Numerous systems have examined the use of dynamic taint analysis, a related concept to provenance. Some prior work  [8, 17] focuses on tracking information flow within the browser, Sabre [14] detects whether extensions access sensitive information within the browser, and DSI enforcement [41] defends against XSS attacks by preserving the integrity of document structure in the browser. While there is certainly an overlap between dynamic taint analysis and provenance, taint analysis is most often focused on simple reachability between sources and sinks, while provenance is concerned with precisely tracking principals that influenced data.

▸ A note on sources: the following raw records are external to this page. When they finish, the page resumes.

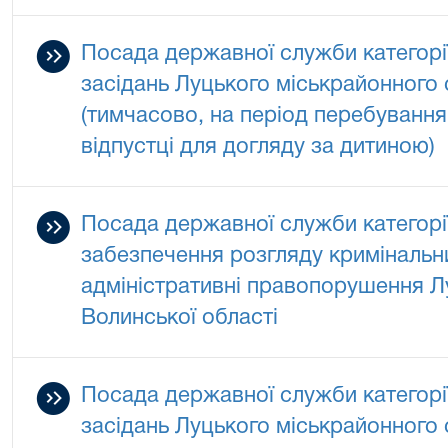
Посада державної служби категорії
засідань Луцького міськрайонного 
(тимчасово, на період перебування
відпустці для догляду за дитиною)
Посада державної служби категорії
забезпечення розгляду кримінальн
адміністративні правопорушення Л
Волинської області
Посада державної служби категорії
засідань Луцького міськрайонного 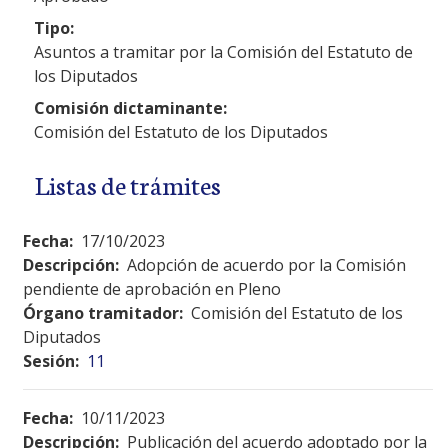
Tipo:
Asuntos a tramitar por la Comisión del Estatuto de
los Diputados
Comisión dictaminante:
Comisión del Estatuto de los Diputados
Listas de trámites
Fecha:
17/10/2023
Descripción:
Adopción de acuerdo por la Comisión
pendiente de aprobación en Pleno
Órgano tramitador:
Comisión del Estatuto de los
Diputados
Sesión:
11
Fecha:
10/11/2023
Descripción:
Publicación del acuerdo adoptado por la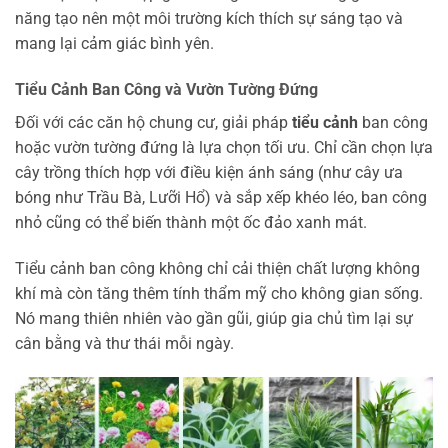
năng tạo nên một môi trường kích thích sự sáng tạo và
mang lại cảm giác bình yên.
Tiểu Cảnh Ban Công và Vườn Tường Đứng
Đối với các căn hộ chung cư, giải pháp
tiểu cảnh
ban công
hoặc vườn tường đứng là lựa chọn tối ưu. Chỉ cần chọn lựa
cây trồng thích hợp với điều kiện ánh sáng (như cây ưa
bóng như Trầu Bà, Lưỡi Hổ) và sắp xếp khéo léo, ban công
nhỏ cũng có thể biến thành một ốc đảo xanh mát.
Tiểu cảnh ban công không chỉ cải thiện chất lượng không
khí mà còn tăng thêm tính thẩm mỹ cho không gian sống.
Nó mang thiên nhiên vào gần gũi, giúp gia chủ tìm lại sự
cân bằng và thư thái mỗi ngày.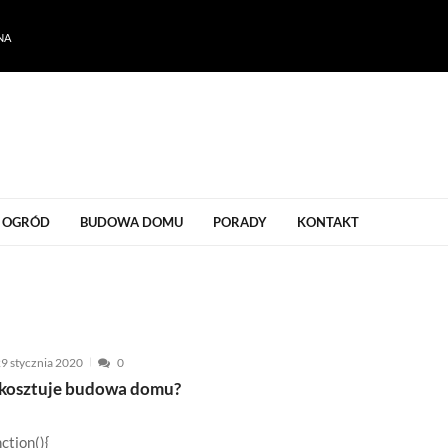
NA
ogrodu
OGRÓD
BUDOWA DOMU
PORADY
KONTAKT
9 stycznia 2020
0
e kosztuje budowa domu?
nction(){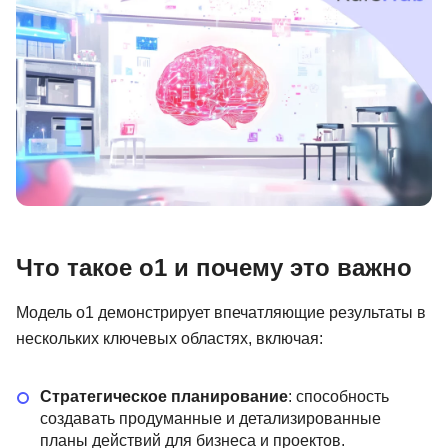
Иностранные языки
Soft Skills
ДПО
Детям
Акции и промокоды
Рейтинг онлайн-школ
Что такое o1 и почему это важно
Модель o1 демонстрирует впечатляющие результаты в
нескольких ключевых областях, включая:
Стратегическое планирование
: способность
создавать продуманные и детализированные
планы действий для бизнеса и проектов.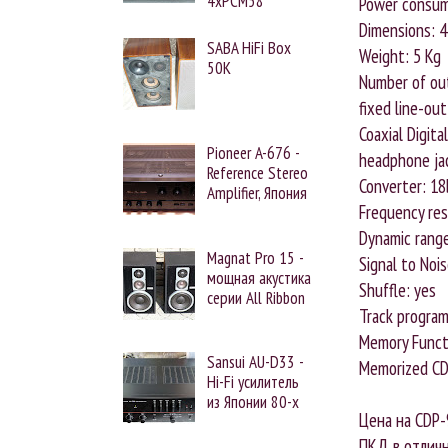
4xPCM58
Power consum
Dimensions: 4
SABA HiFi Box
Weight: 5 Kg
50K
Number of ou
fixed line-out
Coaxial Digita
Pioneer A-676 -
headphone ja
Reference Stereo
Converter: 1
Amplifier, Япония
Frequency re
Dynamic range
Magnat Pro 15 -
Signal to Noi
мощная акустика
Shuffle: yes
серии All Ribbon
Track program
Memory Functi
Sansui AU-D33 -
Memorized CD
Hi-Fi усилитель
из Японии 80-х
Цена на CDP-
ПКД в отличн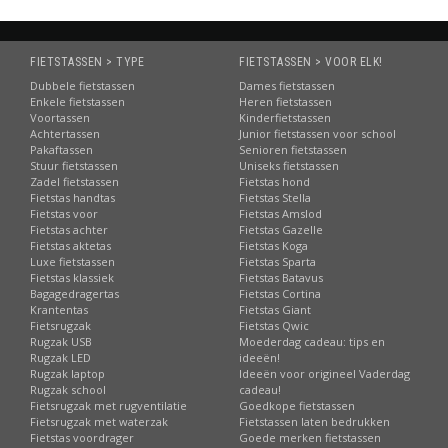
FIETSTASSEN > TYPE
FIETSTASSEN > VOOR ELK!
Dubbele fietstassen
Dames fietstassen
Enkele fietstassen
Heren fietstassen
Voortassen
Kinderfietstassen
Achtertassen
Junior fietstassen voor school
Pakaftassen
Senioren fietstassen
Stuur fietstassen
Uniseks fietstassen
Zadel fietstassen
Fietstas hond
Fietstas handtas
Fietstas Stella
Fietstas voor
Fietstas Amslod
Fietstas achter
Fietstas Gazelle
Fietstas aktetas
Fietstas Koga
Luxe fietstassen
Fietstas Sparta
Fietstas klassiek
Fietstas Batavus
Bagagedragertas
Fietstas Cortina
Krantentas
Fietstas Giant
Fietsrugzak
Fietstas Qwic
Rugzak USB
Moederdag cadeau: tips en
Rugzak LED
ideeën!
Rugzak laptop
Ideeën voor origineel Vaderdag
Rugzak school
cadeau!
Fietsrugzak met rugventilatie
Goedkope fietstassen
Fietsrugzak met waterzak
Fietstassen laten bedrukken
Fietstas voordrager
Goede merken fietstassen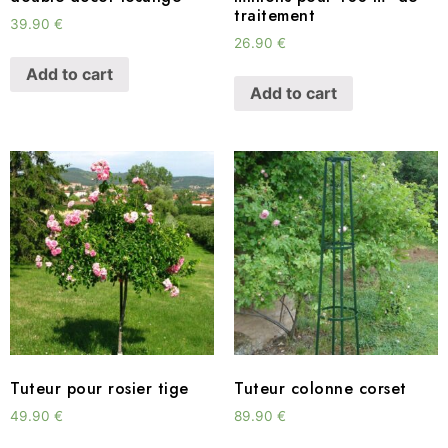
traitement
39.90
€
26.90
€
Add to cart
Add to cart
Tuteur pour rosier tige
Tuteur colonne corset
49.90
€
89.90
€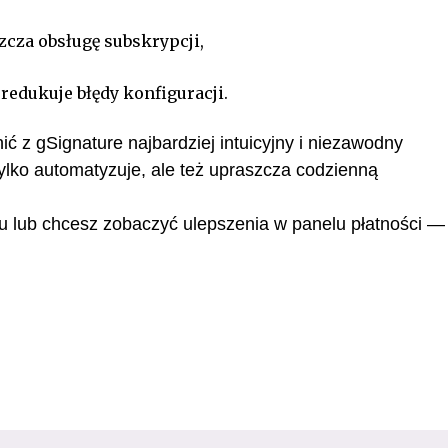
cza obsługę subskrypcji,
redukuje błędy konfiguracji.
ć z gSignature najbardziej intuicyjny i niezawodny
 tylko automatyzuje, ale też upraszcza codzienną
gu lub chcesz zobaczyć ulepszenia w panelu płatności —
.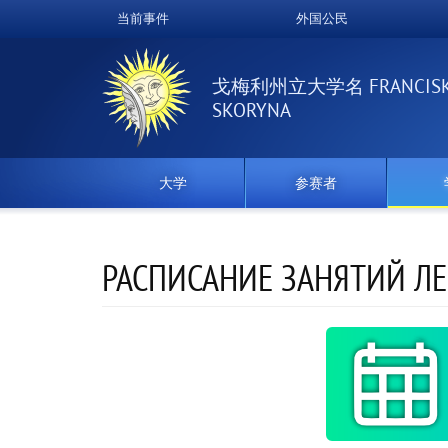
跳
当前事件
外国公民
Верхнее
转
到
меню
主
戈梅利州立大学名 FRANCIS
要
SKORYNA
内
容
大学
参赛者
РАСПИСАНИЕ ЗАНЯТИЙ Л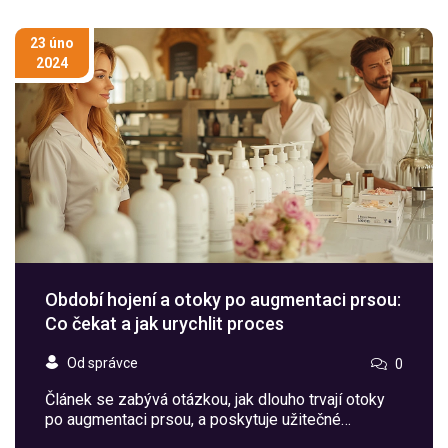
23 úno
2024
Období hojení a otoky po augmentaci prsou:
Co čekat a jak urychlit proces
Od správce
0
Článek se zabývá otázkou, jak dlouho trvají otoky
po augmentaci prsou, a poskytuje užitečné
informace a tipy, jak tento proces může probíhat.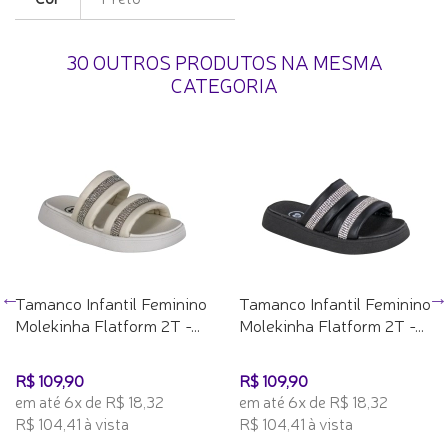
30 OUTROS PRODUTOS NA MESMA
CATEGORIA
Tamanco Infantil Feminino
Tamanco Infantil Feminino
Molekinha Flatform 2T -...
Molekinha Flatform 2T -...
R$ 109,90
R$ 109,90
em até 6x de R$ 18,32
em até 6x de R$ 18,32
R$ 104,41 à vista
R$ 104,41 à vista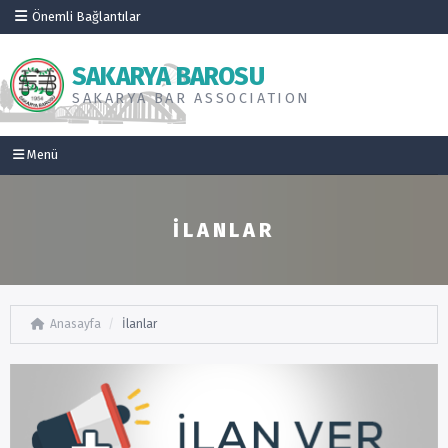
Önemli Bağlantılar
SAKARYA BAROSU
SAKARYA BAR ASSOCIATION
Menü
İLANLAR
Anasayfa
İlanlar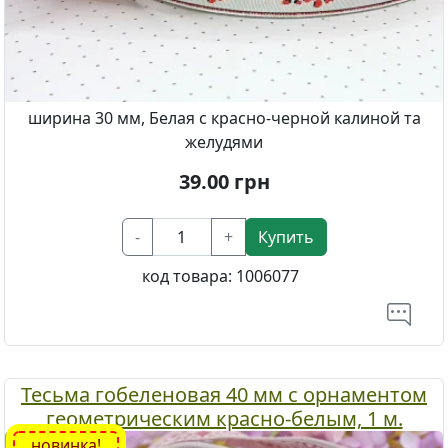
ширина 30 мм, Белая с красно-черной калиной та
желудями
39.00
грн
-
+
Купить
код товара:
1006077
Тесьма гобеленовая 40 мм с орнаментом
геометрическим красно-белым, 1 м.
новинка!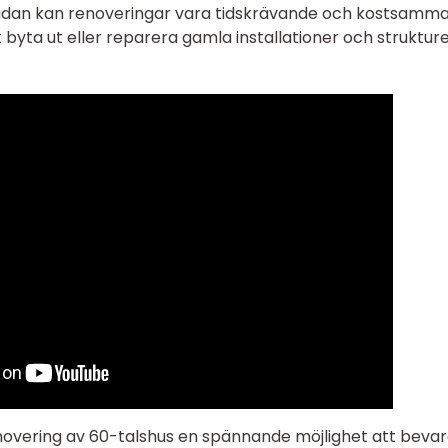
 sidan kan renoveringar vara tidskrävande och kostsamma
 byta ut eller reparera gamla installationer och strukture
overing av 60-talshus en spännande möjlighet att beva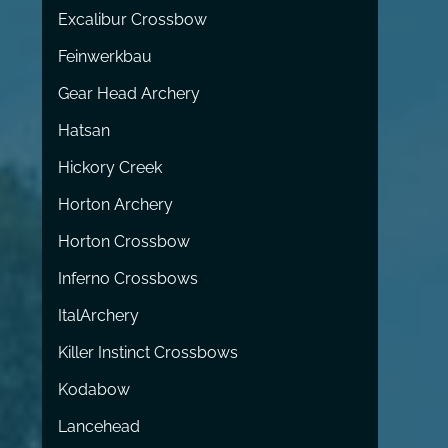
Excalibur Crossbow
Feinwerkbau
Gear Head Archery
Hatsan
Hickory Creek
Horton Archery
Horton Crossbow
Inferno Crossbows
ItalArchery
Killer Instinct Crossbows
Kodabow
Lancehead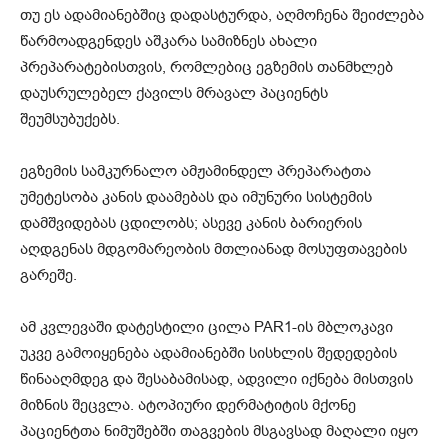
თუ ეს ადამიანებშიც დადასტურდა, აღმოჩენა შეიძლება
წარმოადგენდეს აშკარა სამიზნეს ახალი
პრეპარატებისთვის, რომლებიც ეგზემის თანმხლებ
დაუსრულებელ ქავილს მრავალ პაციენტს
შეუმსუბუქებს.
ეგზემის სამკურნალო ამჟამინდელ პრეპარატთა
უმეტესობა კანის დაამებას და იმუნური სისტემის
დამშვიდებას ცდილობს; ასევე კანის ბარიერის
აღდგენას მდგომარეობის მთლიანად მოსუფთავების
გარეშე.
ამ კვლევაში დატესტილი ცილა PAR1-ის მბლოკავი
უკვე გამოიყენება ადამიანებში სისხლის შედედების
წინააღმდეგ და შესაბამისად, ადვილი იქნება მისთვის
მიზნის შეცვლა. ატოპიური დერმატიტის მქონე
პაციენტთა ნიმუშებში თაგვების მსგავსად მაღალი იყო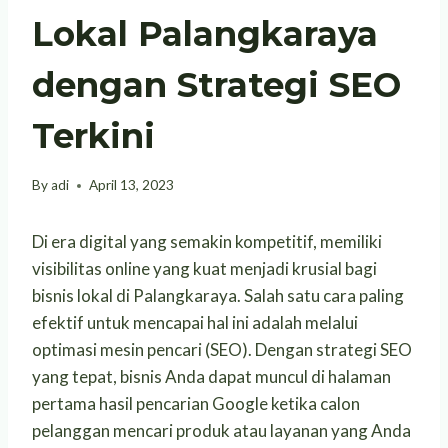
Lokal Palangkaraya
dengan Strategi SEO
Terkini
By
adi
April 13, 2023
Di era digital yang semakin kompetitif, memiliki
visibilitas online yang kuat menjadi krusial bagi
bisnis lokal di Palangkaraya. Salah satu cara paling
efektif untuk mencapai hal ini adalah melalui
optimasi mesin pencari (SEO). Dengan strategi SEO
yang tepat, bisnis Anda dapat muncul di halaman
pertama hasil pencarian Google ketika calon
pelanggan mencari produk atau layanan yang Anda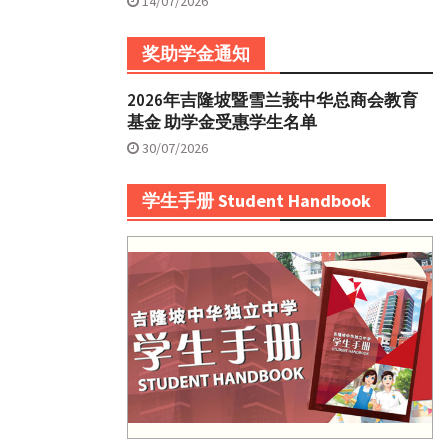
14/07/2026
奖助学金通知
2026年吉隆坡暨雪兰莪中华总商会教育
基金 助学金受惠学生名单
30/07/2026
学生手册 Student Handbook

Finally, there is a line of work that examines provenance on the web. Some prior work  [22, 23, 39] concerns coarse-grained ontologies for describing the origins of data on the web, and does not consider provenance at a fine-grained scale within the browser. ESCUDO [27] only considers the principals that can be controlled by web applications, and it does not handle plug-ins and browser extensions. LeakTracker [47] performs principal-based tracking on web pages to study privacy violations related to JavaScript libraries, but it only tracks injection of scripts into the page, and does not provide any provenance information for other types of DOM elements. Excision [6] is the closest work to ours, which tracks inclusions of different resources in web pages and blocks inclusion of malicious resources by analyzing inclusion sequences on the page. Although the techniques are similar, they are used for different purposes. Excision discards the injection of DOM elements that do not reference remote content (e.g., div), and aside from source attributes, that does not track modifications to DOM elements. However, OriginTracer identifies all types of DOM modification in the page, and instead of blocking content originating from extensions, it highlights them in the context of the web page.

7 Conclusion

In this paper, we introduced fine-grained web content provenance tracking and demonstrated its use for identifying unwanted third-party content such as injected advertisements. We evaluated a prototype implementation, a modified version of Chromium we call OriginTracer, through a user study that demonstrated a statistically significant improvement in the ability of users to identify unwanted third-party content. Our performance evaluation shows a modest overhead on a large representative sample of popular websites, while our user experiments indicate that users are willing to trade off a slight decrease in performance for more insight into the sources of web content that they browse. We also performed a comprehensive study on the content modifications performed by ad-injecting extensions in the wild.

In future work, we plan to explore other uses of provenance on the web. Due to the highly interconnected structure of the web and the oftentimes obscure nature of its trust relationships, we believe that surfacing this information in the form of provenance is a generally useful capability, and can be applied in other novel ways in order to lead to safer and more informed web browsing. Finally, we plan to open source our prototype implementation in the hopes that it will be useful to the wider research community.